(Saved entries)
________________

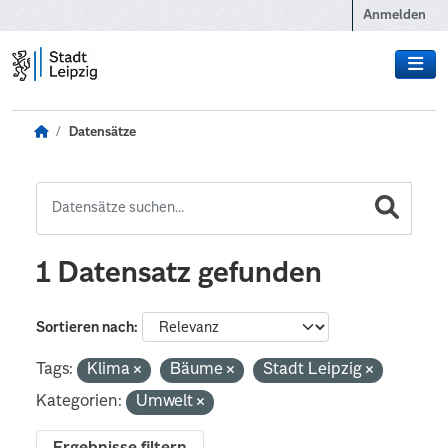
Zum Hauptinhalt wechseln
Anmelden
Datensätze
1 Datensatz gefunden
Sortieren nach
Tags:
Klima
Bäume
Stadt Leipzig
Kategorien:
Umwelt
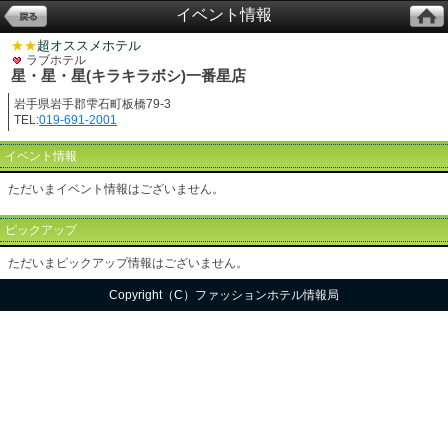
イベント情報
★★
超オススメホテル
ラブホテル
星・星・星(キラキラボシ)一番星店
岩手県岩手郡雫石町板橋79-3
TEL:
019-691-2001
イベント情報
ただいまイベント情報はございません。
ピックアップ
ただいまピックアップ情報はございません。
Copyright（C）ファッションホテル情報局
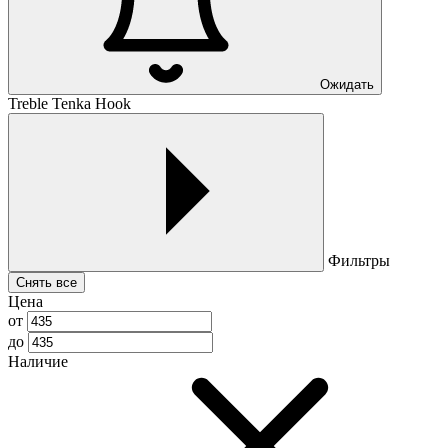
Ожидать
Treble Tenka Hook
Фильтры
Снять все
Цена
от
до
Наличие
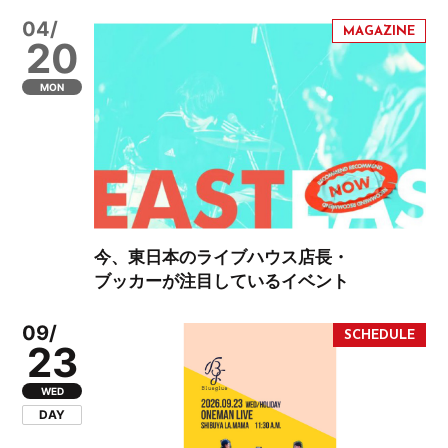
04/
20
MON
今、東日本のライブハウス店長・
ブッカーが注目しているイベント
09/
23
WED
DAY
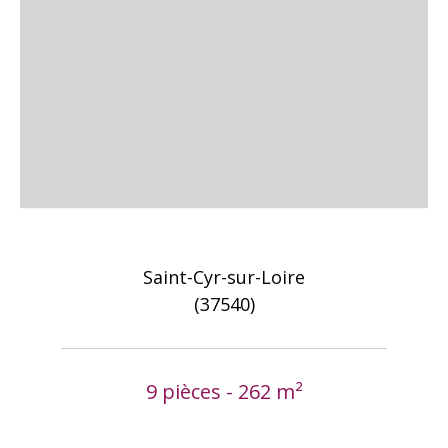
Saint-Cyr-sur-Loire
(37540)
9 pièces - 262 m²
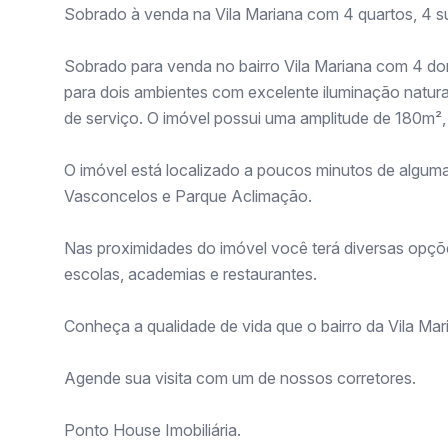
Sobrado à venda na Vila Mariana com 4 quartos, 4 su
Sobrado para venda no bairro Vila Mariana com 4 dorm
para dois ambientes com excelente iluminação natura
de serviço. O imóvel possui uma amplitude de 180m²
O imóvel está localizado a poucos minutos de algumas
Vasconcelos e Parque Aclimação.
Nas proximidades do imóvel você terá diversas opçõ
escolas, academias e restaurantes.
Conheça a qualidade de vida que o bairro da Vila Ma
Agende sua visita com um de nossos corretores.
Ponto House Imobiliária.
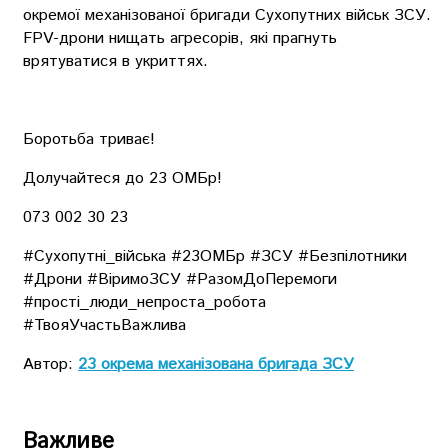
окремої механізованої бригади Сухопутних військ ЗСУ.
FPV-дрони нищать агресорів, які прагнуть
врятуватися в укриттях.
Боротьба триває!
Долучайтеся до 23 ОМБр!
073 002 30 23
#Сухопутні_війська #23ОМБр #ЗСУ #Безпілотники
#Дрони #ВіримоЗСУ #РазомДоПеремоги
#прості_люди_непроста_робота
#ТвояУчастьВажлива
Автор:
23 окрема механізована бригада ЗСУ
Важливе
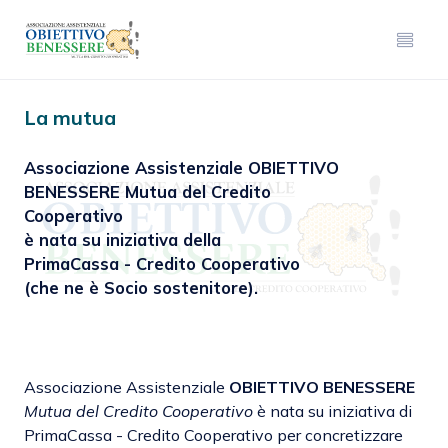
La mutua
Associazione Assistenziale OBIETTIVO
BENESSERE Mutua del Credito
Cooperativo
è nata su iniziativa della
PrimaCassa - Credito Cooperativo
(che ne è Socio sostenitore).
Associazione Assistenziale
OBIETTIVO BENESSERE
Mutua del Credito Cooperativo
è nata su iniziativa di
PrimaCassa - Credito Cooperativo per concretizzare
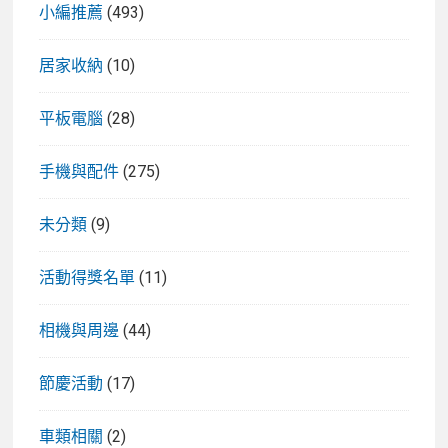
小編推薦
(493)
居家收納
(10)
平板電腦
(28)
手機與配件
(275)
未分類
(9)
活動得獎名單
(11)
相機與周邊
(44)
節慶活動
(17)
車類相關
(2)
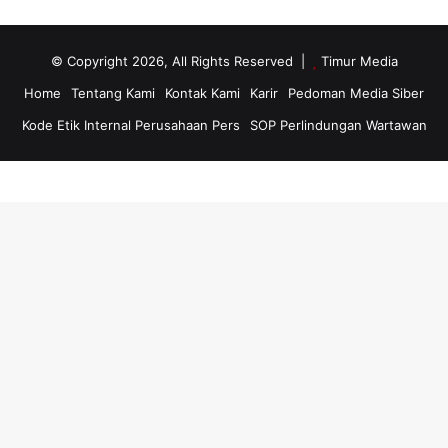
© Copyright 2026, All Rights Reserved |
Timur Media
Home
Tentang Kami
Kontak Kami
Karir
Pedoman Media Siber
Kode Etik Internal Perusahaan Pers
SOP Perlindungan Wartawan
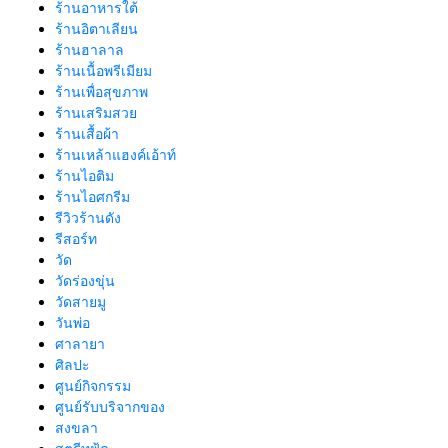
ร้านอาหารใต้
ร้านอิตาเลียน
ร้านฮาลาล
ร้านเนื้อพรีเมียม
ร้านเพื่อสุขภาพ
ร้านเสริมสวย
ร้านเสื้อผ้า
ร้านเหล้าแฮงค์เอ้าท์
ร้านไอติม
ร้านไอศกรีม
รีวิวร้านดัง
รีสอร์ท
วัด
วัดร่องขุ่น
วัดสายมู
วันพ่อ
ศาลายา
ศิลปะ
ศูนย์กิจกรรม
ศูนย์รับบริจากของ
สงขลา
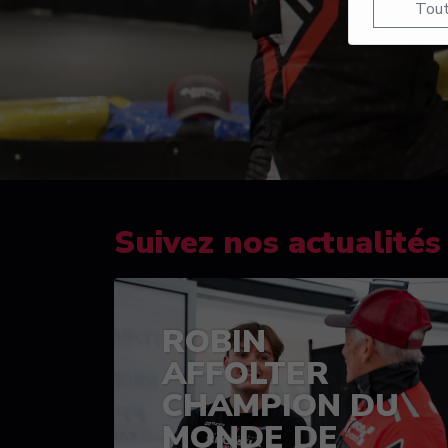
Tout
Suivez nos actualités
ROBIN
AFFOLTER
CHAMPION DU
MONDE DE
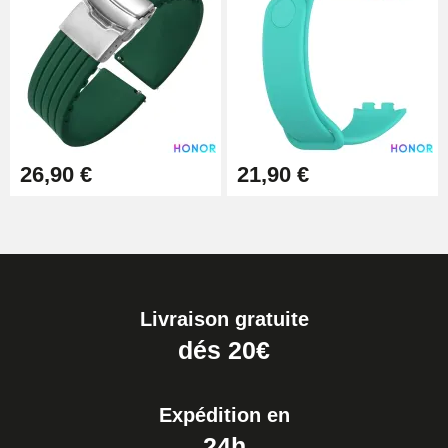
26,90 €
21,90 €
Livraison gratuite
dés 20€
Expédition en
24h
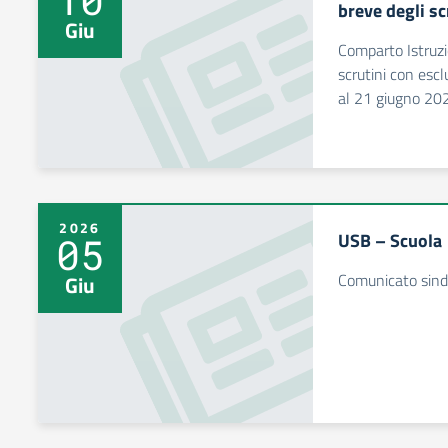
breve degli sc
Giu
Comparto Istruzi
scrutini con escl
al 21 giugno 20
2026
USB – Scuola
05
Comunicato sind
Giu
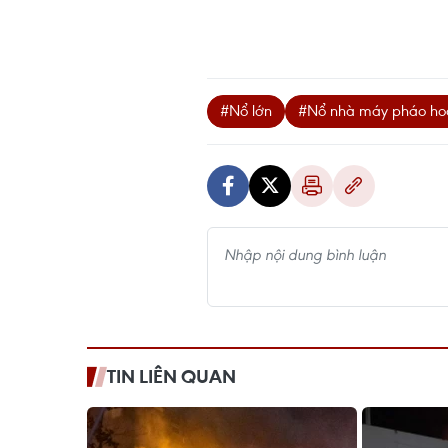
#Nổ lớn
#Nổ nhà máy pháo ho
TIN LIÊN QUAN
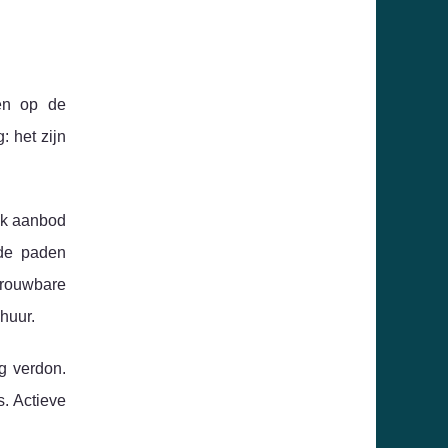
ën op de
 het zijn
ijk aanbod
 de paden
etrouwbare
 huur.
g verdon.
. Actieve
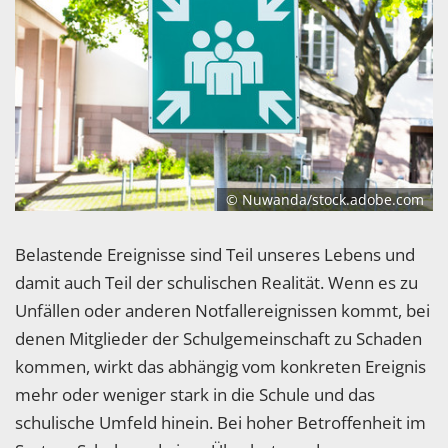
© Nuwanda/stock.adobe.com
Belastende Ereignisse sind Teil unseres Lebens und
damit auch Teil der schulischen Realität. Wenn es zu
Unfällen oder anderen Notfallereignissen kommt, bei
denen Mitglieder der Schulgemeinschaft zu Schaden
kommen, wirkt das abhängig vom konkreten Ereignis
mehr oder weniger stark in die Schule und das
schulische Umfeld hinein. Bei hoher Betroffenheit im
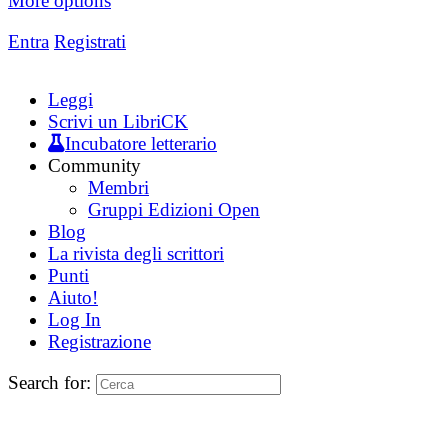
More options
Entra
Registrati
Leggi
Scrivi un LibriCK
Incubatore letterario
Community
Membri
Gruppi Edizioni Open
Blog
La rivista degli scrittori
Punti
Aiuto!
Log In
Registrazione
Search for:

________________

A verbatim copy of every record is required, with all pictures excluded.

REPLY TO THE TASK -
Zum Hauptinhalt wechseln
Anmelden
Datensätze
1 Datensatz gefunden
Sortieren nach
Tags:
Klima
Bäume
Stadt Leipzig
Kategorien:
Umwelt
イベント情報
★★
超オススメホテル
ラブホテル
星・星・星(キラキラボシ)一番星店
岩手県岩手郡雫石町板橋79-3
TEL:
019-691-2001
イベント情報
ただいまイベント情報はございません。
ピックアップ
ただいまピックアップ情報はございません。
Copyright（C）ファッションホテル情報局
Ожидать
Treble Tenka Hook
Фильтры
Снять все
Цена
от
до
Наличие
04/
20
MON
今、東日本のライブハウス店長・
ブッカーが注目しているイベント
09/
23
WED
DAY
Saint-Cyr-sur-Loire
(37540)
9 pièces - 262 m²
Sobrado à venda na Vila Mariana com 4 quartos, 4 su
Sobrado para venda no bairro Vila Mariana com 4 dorm
para dois ambientes com excelente iluminação natura
de serviço. O imóvel possui uma amplitude de 180m²
O imóvel está localizado a poucos minutos de algumas
Vasconcelos e Parque Aclimação.
Nas proximidades do imóvel você terá diversas opçõ
escolas, academias e restaurantes.
Conheça a qualidade de vida que o bairro da Vila Ma
Agende sua visita com um de nossos corretores.
Ponto House Imobiliária.
окремої механізованої бригади Сухопутних військ ЗСУ.
FPV-дрони нищать агресорів, які прагнуть
врятуватися в укриттях.
Боротьба триває!
Долучайтеся до 23 ОМБр!
073 002 30 23
#Сухопутні_війська #23ОМБр #ЗСУ #Безпілотники
#Дрони #ВіримоЗСУ #РазомДоПеремоги
#прості_люди_непроста_робота
#ТвояУчастьВажлива
Автор:
23 окрема механізована бригада ЗСУ
Важливе
La mutua
Associazione Assistenziale OBIETTIVO
BENESSERE Mutua del Credito
Cooperativo
è nata su iniziativa della
PrimaCassa - Credito Cooperativo
(che ne è Socio sostenitore).
Associazione Assistenziale
OBIETTIVO BENESSERE
Mutua del Credito Cooperativo
è nata su iniziativa di
PrimaCassa - Credito Cooperativo per concretizzare
小編推薦
(493)
居家收納
(10)
平板電腦
(28)
手機與配件
(275)
未分類
(9)
活動得獎名單
(11)
相機與周邊
(44)
節慶活動
(17)
車類相關
(2)
© Copyright 2026, All Rights Reserved |
Timur Media
Home
Tentang Kami
Kontak Kami
Karir
Pedoman Media Siber
Kode Etik Internal Perusahaan Pers
SOP Perlindungan Wartawan
ร้านอาหารใต้
ร้านอิตาเลียน
ร้านฮาลาล
ร้านเนื้อพรีเมียม
ร้านเพื่อสุขภาพ
ร้านเสริมสวย
ร้านเสื้อผ้า
ร้านเหล้าแฮงค์เอ้าท์
ร้านไอติม
ร้านไอศกรีม
รีวิวร้านดัง
รีสอร์ท
วัด
วัดร่องขุ่น
วัดสายมู
วันพ่อ
ศาลายา
ศิลปะ
ศูนย์กิจกรรม
ศูนย์รับบริจากของ
สงขลา
Tout
Suivez nos actualités
ROBIN
AFFOLTER
CHAMPION DU
MONDE DE
26,90 €
21,90 €
Livraison gratuite
dés 20€
Expédition en
24h
breve degli sc
Giu
Comparto Istruzi
scrutini con escl
al 21 giugno 20
2026
USB – Scuola
05
Comunicato sind
Giu
#Nổ lớn
#Nổ nhà máy pháo ho
TIN LIÊN QUAN
ën op de
 het zijn
ijk aanbod
 de paden
etrouwbare
 huur.
g verdon.
. Actieve
© Nuwanda/stock.adobe.com
Belastende Ereignisse sind Teil unseres Lebens und
damit auch Teil der schulischen Realität. Wenn es zu
Unfällen oder anderen Notfallereignissen kommt, bei
denen Mitglieder der Schulgemeinschaft zu Schaden
kommen, wirkt das abhängig vom konkreten Ereignis
mehr oder weniger stark in die Schule und das
schulische Umfeld hinein. Bei hoher Betroffenheit im
More options
Entra
Registrati
Leggi
Scrivi un LibriCK
Incubatore letterario
Community
Membri
Gruppi Edizioni Open
Blog
La rivista degli scrittori
Punti
Aiuto!
Log In
Registrazione
Search for:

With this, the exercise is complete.